# [What you are asked to do]
Retype the whole listing, please, keeping every line exact and dropping the pictures.

# [Input data]
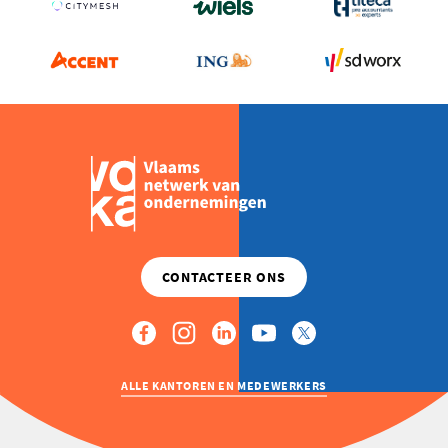
INSPIRATIE
NAAR
LUXEMBURG
ALLE KANTOREN EN MEDEWERKERS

# [Written solution]
INSPIRATIE
NAAR
LUXEMBURG
ALLE KANTOREN EN MEDEWERKERS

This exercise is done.